__Work to be completed__: Return every line from the records below that has the word "Inox".

Content starts

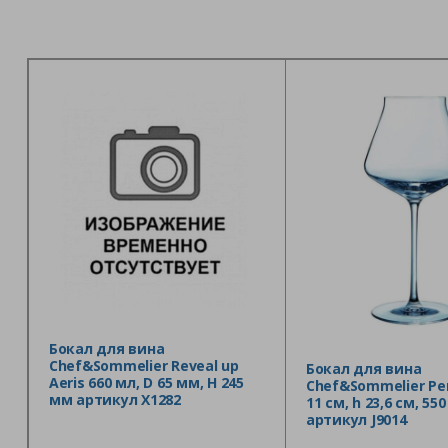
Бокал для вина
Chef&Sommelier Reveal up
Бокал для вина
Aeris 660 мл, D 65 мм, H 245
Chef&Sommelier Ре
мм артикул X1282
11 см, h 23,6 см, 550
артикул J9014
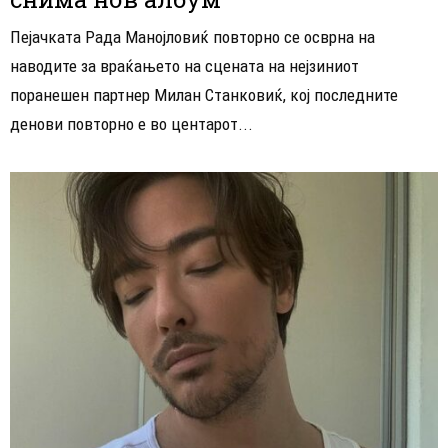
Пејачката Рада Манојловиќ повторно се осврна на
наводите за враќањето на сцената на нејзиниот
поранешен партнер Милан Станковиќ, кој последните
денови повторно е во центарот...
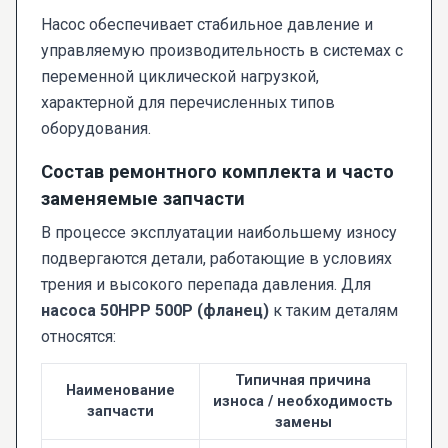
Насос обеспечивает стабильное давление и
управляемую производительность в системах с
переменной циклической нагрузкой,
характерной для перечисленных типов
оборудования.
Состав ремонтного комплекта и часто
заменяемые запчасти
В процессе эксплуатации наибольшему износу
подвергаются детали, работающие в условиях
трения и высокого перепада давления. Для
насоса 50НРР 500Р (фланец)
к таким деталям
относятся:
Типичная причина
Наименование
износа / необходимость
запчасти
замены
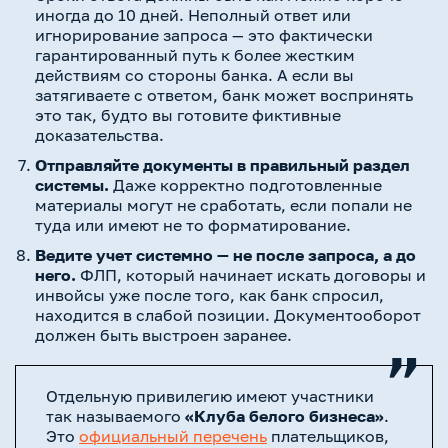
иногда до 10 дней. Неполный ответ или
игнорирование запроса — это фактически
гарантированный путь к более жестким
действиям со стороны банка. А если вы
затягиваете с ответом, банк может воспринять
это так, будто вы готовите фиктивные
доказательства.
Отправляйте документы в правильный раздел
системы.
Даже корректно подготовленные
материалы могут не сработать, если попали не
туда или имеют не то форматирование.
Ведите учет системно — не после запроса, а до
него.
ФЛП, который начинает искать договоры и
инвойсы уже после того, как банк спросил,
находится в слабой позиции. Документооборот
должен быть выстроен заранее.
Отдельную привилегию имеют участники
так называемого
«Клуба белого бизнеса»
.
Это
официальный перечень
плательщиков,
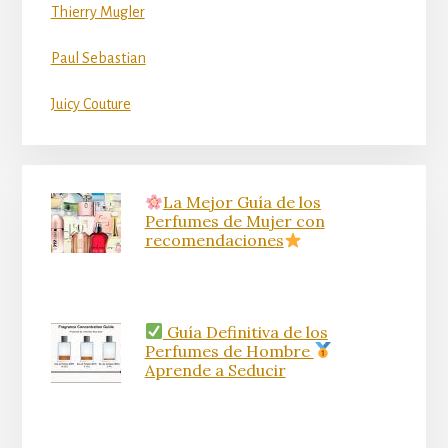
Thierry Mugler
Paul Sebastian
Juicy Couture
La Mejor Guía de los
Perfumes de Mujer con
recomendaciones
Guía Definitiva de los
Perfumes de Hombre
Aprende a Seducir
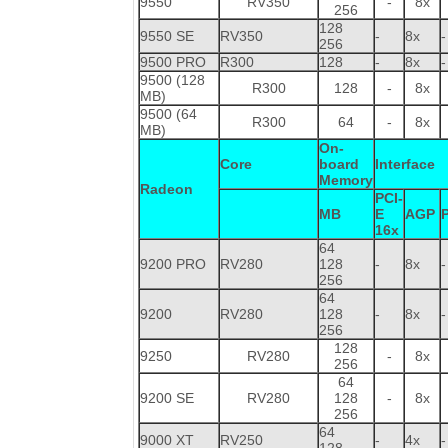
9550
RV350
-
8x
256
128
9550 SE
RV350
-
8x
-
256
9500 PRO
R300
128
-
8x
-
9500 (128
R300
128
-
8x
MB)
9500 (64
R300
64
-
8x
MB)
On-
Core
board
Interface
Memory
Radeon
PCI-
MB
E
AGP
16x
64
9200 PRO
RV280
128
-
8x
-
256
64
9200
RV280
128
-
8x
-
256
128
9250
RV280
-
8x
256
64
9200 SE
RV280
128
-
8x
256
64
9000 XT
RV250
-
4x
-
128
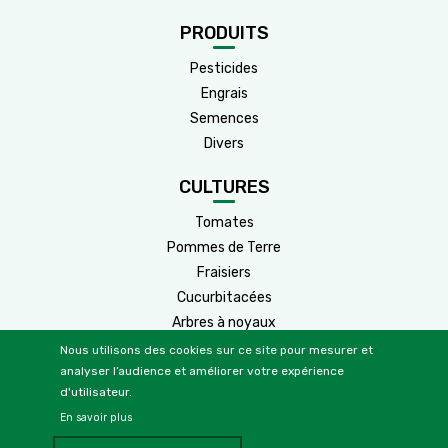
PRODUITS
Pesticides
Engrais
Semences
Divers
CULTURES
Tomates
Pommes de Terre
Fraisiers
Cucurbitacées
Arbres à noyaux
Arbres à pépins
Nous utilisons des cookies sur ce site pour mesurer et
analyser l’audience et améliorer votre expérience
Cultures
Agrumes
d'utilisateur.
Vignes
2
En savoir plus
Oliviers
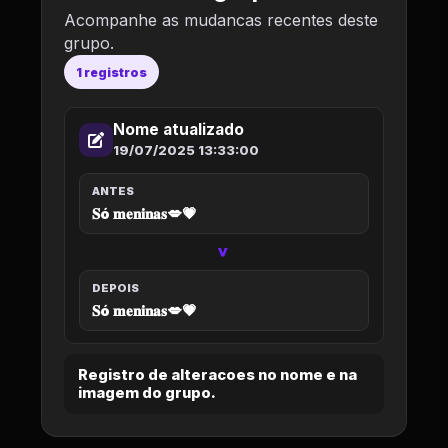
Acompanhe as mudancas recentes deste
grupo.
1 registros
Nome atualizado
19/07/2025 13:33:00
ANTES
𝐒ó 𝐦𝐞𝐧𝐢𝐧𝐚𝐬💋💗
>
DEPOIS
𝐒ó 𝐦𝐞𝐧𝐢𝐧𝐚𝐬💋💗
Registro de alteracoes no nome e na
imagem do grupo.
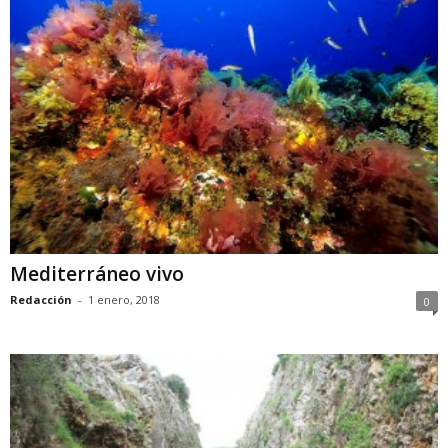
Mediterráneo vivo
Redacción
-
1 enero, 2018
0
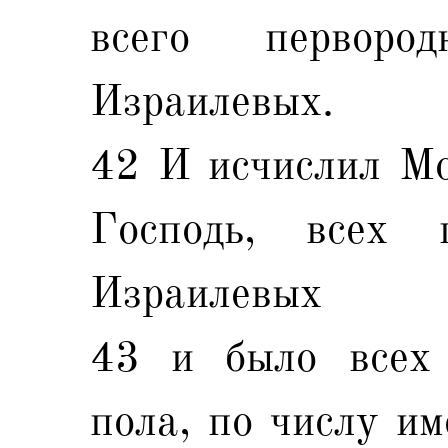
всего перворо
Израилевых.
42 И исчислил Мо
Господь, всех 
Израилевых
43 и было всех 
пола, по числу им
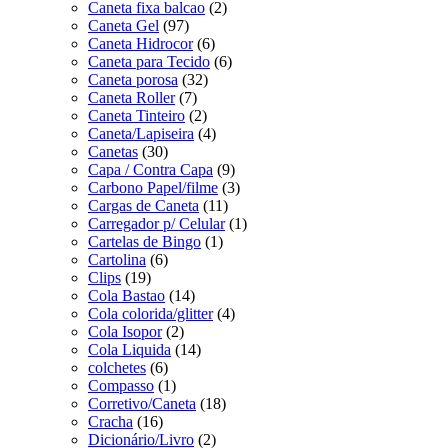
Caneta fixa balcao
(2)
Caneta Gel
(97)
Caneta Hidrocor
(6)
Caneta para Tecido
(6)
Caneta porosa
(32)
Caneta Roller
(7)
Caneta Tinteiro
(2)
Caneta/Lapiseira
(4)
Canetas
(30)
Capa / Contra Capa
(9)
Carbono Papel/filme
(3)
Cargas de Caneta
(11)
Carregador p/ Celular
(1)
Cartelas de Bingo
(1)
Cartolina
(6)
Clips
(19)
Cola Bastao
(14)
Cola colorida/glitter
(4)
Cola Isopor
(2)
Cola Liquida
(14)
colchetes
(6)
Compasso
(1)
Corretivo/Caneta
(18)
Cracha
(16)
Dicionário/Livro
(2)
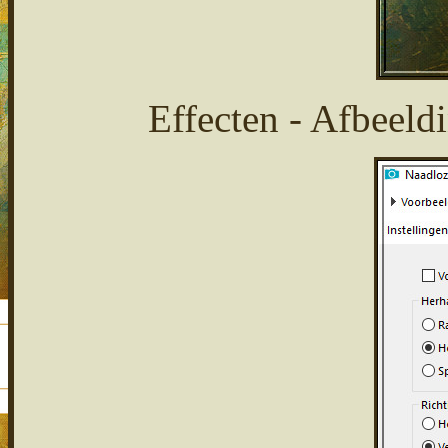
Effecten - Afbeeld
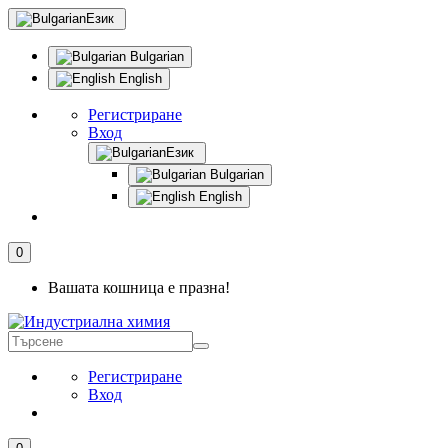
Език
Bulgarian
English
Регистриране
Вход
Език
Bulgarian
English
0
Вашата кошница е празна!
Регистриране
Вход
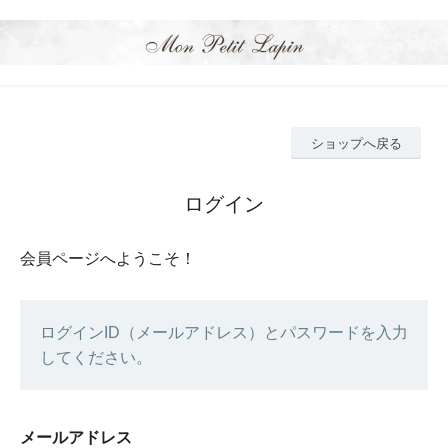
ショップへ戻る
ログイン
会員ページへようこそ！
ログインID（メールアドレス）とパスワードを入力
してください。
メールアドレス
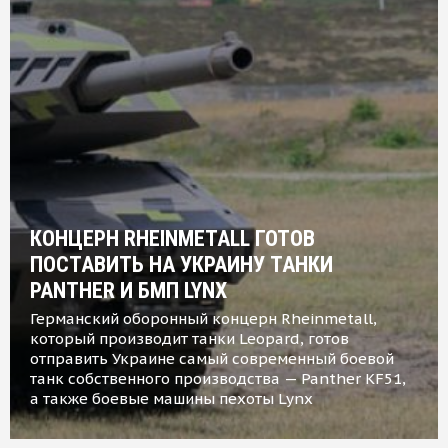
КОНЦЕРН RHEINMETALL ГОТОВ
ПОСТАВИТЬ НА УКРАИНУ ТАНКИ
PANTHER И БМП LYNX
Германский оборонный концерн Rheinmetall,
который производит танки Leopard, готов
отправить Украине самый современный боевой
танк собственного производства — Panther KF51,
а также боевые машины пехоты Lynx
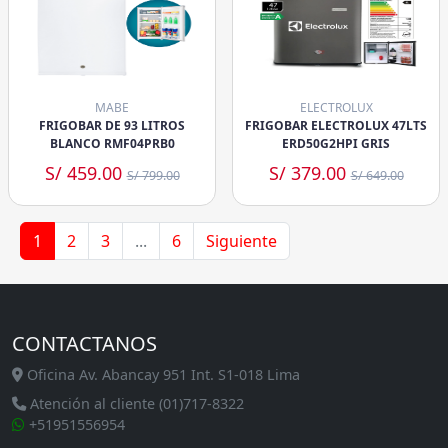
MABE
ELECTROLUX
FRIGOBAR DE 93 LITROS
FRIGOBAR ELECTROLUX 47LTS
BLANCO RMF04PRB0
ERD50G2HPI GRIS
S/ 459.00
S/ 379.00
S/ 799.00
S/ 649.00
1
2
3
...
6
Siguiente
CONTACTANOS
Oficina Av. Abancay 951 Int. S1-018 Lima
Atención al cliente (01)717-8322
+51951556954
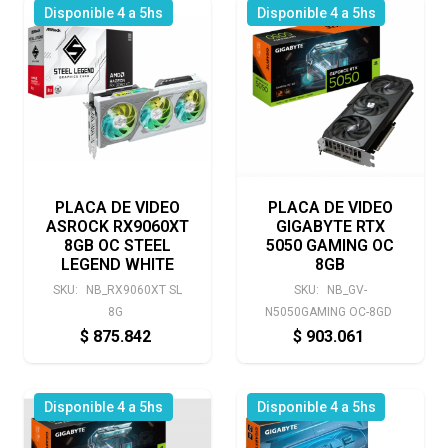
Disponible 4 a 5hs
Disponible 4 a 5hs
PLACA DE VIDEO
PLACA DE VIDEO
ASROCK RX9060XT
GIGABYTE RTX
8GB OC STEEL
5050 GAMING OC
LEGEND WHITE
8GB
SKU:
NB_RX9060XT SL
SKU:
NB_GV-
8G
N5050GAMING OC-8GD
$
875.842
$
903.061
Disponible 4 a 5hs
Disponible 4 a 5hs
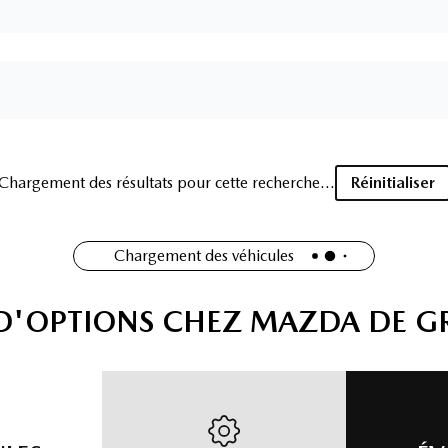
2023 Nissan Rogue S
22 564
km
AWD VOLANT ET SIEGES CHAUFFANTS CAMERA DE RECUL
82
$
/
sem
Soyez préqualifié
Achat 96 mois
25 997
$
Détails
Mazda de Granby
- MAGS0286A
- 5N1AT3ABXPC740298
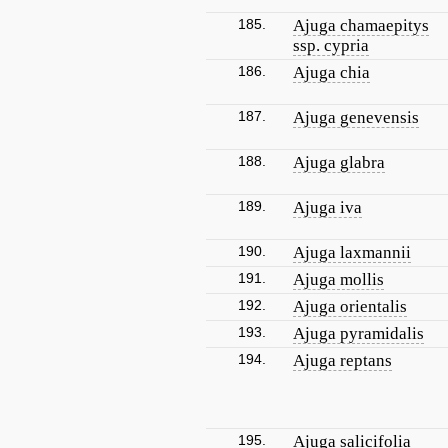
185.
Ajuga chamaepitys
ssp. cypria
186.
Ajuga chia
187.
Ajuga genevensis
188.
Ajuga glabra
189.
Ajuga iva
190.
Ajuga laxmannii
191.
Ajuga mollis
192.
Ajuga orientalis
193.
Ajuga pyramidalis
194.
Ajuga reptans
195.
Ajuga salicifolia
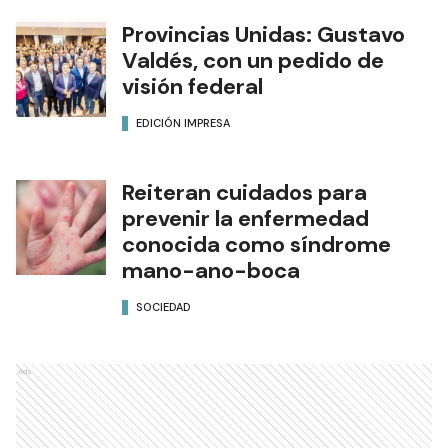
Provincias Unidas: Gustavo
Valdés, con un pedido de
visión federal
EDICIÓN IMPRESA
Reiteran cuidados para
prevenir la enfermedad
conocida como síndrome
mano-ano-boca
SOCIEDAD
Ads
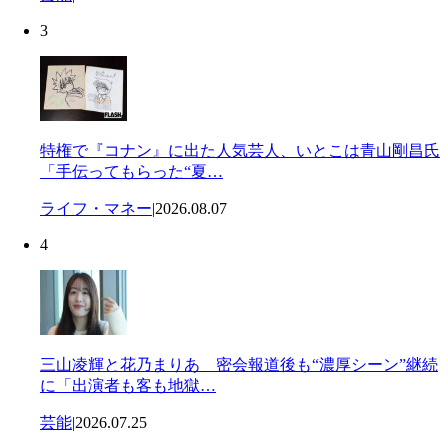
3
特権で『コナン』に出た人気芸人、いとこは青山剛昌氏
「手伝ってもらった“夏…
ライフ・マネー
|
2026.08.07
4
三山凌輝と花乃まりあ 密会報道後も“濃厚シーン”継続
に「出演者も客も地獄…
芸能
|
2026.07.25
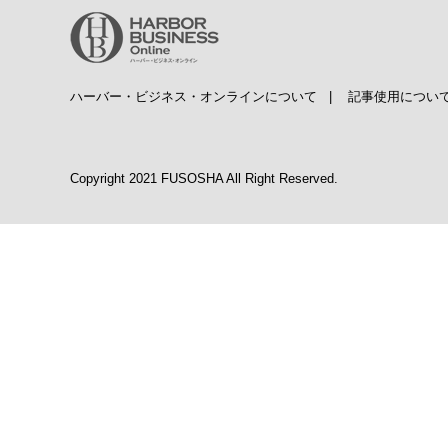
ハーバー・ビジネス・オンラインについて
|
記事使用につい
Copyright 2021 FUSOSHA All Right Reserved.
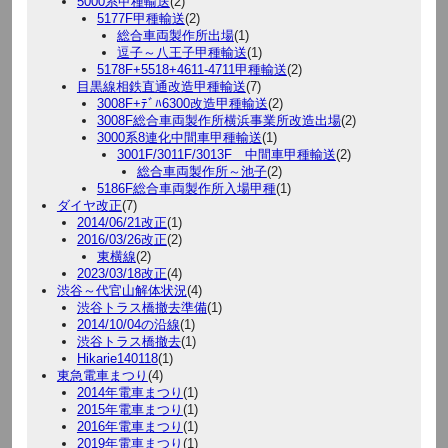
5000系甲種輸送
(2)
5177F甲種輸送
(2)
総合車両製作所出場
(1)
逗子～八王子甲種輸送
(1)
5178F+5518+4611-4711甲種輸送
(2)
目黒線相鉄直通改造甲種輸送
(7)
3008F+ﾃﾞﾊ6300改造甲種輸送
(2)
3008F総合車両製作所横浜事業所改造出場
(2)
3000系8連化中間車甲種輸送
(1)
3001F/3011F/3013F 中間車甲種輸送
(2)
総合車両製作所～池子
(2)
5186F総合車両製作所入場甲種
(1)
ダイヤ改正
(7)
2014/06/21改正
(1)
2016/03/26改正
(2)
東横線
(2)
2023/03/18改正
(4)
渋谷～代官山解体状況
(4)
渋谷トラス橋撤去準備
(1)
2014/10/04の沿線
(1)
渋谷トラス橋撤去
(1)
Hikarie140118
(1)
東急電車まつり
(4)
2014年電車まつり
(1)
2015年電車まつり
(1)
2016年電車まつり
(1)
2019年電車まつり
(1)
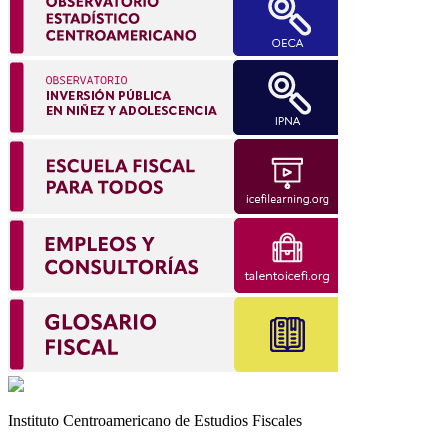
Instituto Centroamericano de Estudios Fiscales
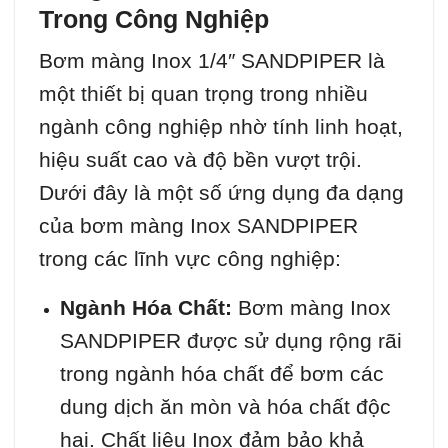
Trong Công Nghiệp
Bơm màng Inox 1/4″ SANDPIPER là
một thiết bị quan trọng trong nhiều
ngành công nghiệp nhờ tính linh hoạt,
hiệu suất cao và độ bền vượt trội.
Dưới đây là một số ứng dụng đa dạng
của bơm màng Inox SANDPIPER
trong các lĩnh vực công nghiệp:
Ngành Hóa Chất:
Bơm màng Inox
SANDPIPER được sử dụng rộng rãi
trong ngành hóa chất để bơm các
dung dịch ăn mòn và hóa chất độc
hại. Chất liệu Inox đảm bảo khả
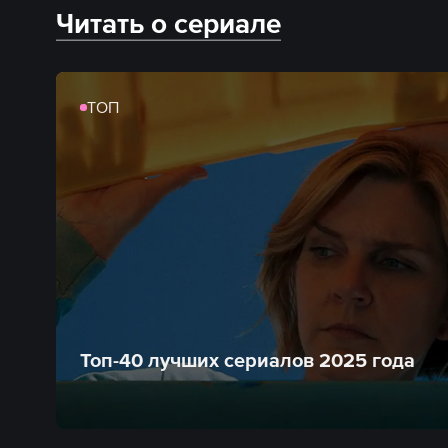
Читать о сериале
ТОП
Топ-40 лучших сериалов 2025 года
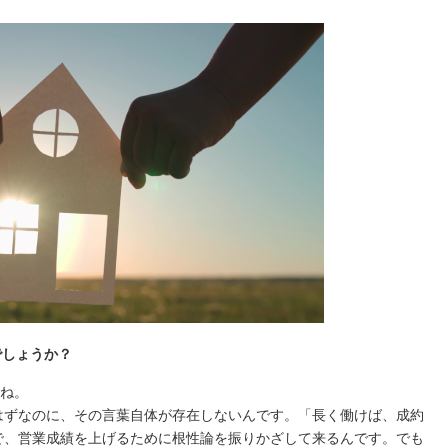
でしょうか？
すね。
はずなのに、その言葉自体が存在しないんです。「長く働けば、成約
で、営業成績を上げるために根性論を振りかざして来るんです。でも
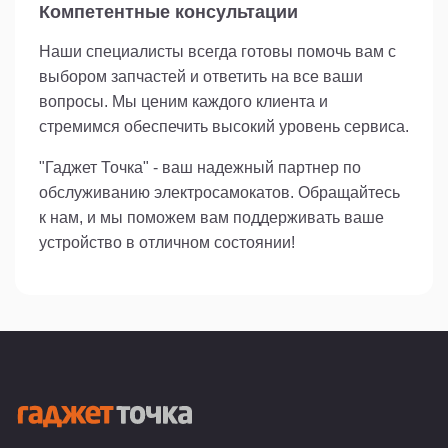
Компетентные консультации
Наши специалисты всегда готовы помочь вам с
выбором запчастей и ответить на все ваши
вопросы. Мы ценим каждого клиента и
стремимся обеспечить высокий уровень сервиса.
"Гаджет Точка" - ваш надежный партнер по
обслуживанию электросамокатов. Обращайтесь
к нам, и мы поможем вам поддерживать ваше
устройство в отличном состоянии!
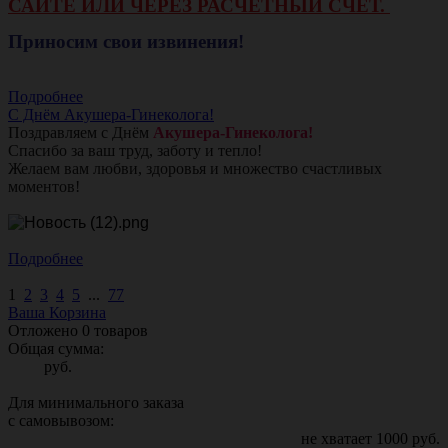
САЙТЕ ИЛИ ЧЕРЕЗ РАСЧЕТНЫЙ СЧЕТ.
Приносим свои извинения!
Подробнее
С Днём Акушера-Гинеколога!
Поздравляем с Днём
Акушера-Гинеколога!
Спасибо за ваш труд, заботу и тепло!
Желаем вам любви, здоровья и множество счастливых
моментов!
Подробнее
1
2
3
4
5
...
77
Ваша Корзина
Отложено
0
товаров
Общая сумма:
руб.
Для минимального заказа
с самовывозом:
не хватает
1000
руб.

Content ends

__Written solution__:
Bơm màng Inox 1/4″ SANDPIPER là
của bơm màng Inox SANDPIPER
Bơm màng Inox
hại. Chất liệu Inox đảm bảo khả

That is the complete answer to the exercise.